------ DATA FOR PROCESSING ------

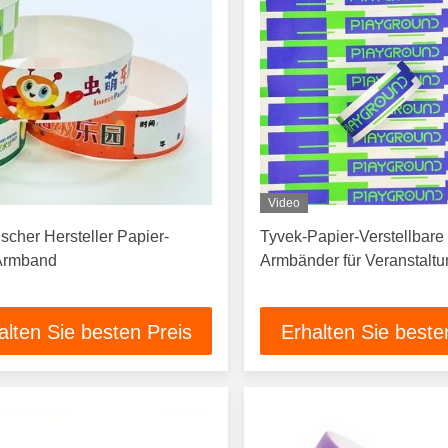
Video
scher Hersteller Papier-
Tyvek-Papier-Verstellbare
Armband
Armbänder für Veranstalt
alten Sie besten Preis
Erhalten Sie beste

------

■ **TASK STATEMENT**: Search the records for the string "Papier" and, wherever a line contains it, please copy that line.

■ **RESPONSE BOX**:
scher Hersteller Papier-
Tyvek-Papier-Verstellbare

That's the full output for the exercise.